### WORK TO COMPLETE
The pictures are to be left out when the listing below is reproduced word for word.

### INPUT MATERIAL
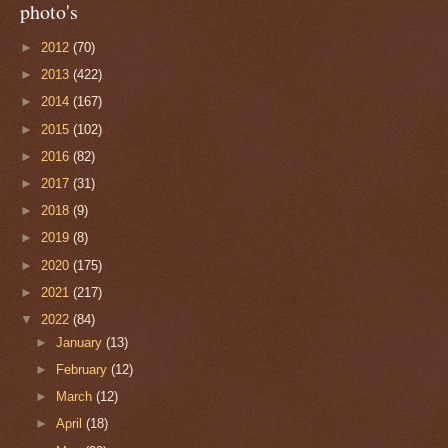
photo's
►
2012
(70)
►
2013
(422)
►
2014
(167)
►
2015
(102)
►
2016
(82)
►
2017
(31)
►
2018
(9)
►
2019
(8)
►
2020
(175)
►
2021
(217)
▼
2022
(84)
►
January
(13)
►
February
(12)
►
March
(12)
►
April
(18)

### SOLUTION FOR THIS EXERCISE
photo's
►
2012
(70)
►
2013
(422)
►
2014
(167)
►
2015
(102)
►
2016
(82)
►
2017
(31)
►
2018
(9)
►
2019
(8)
►
2020
(175)
►
2021
(217)
▼
2022
(84)
►
January
(13)
►
February
(12)
►
March
(12)
►
April
(18)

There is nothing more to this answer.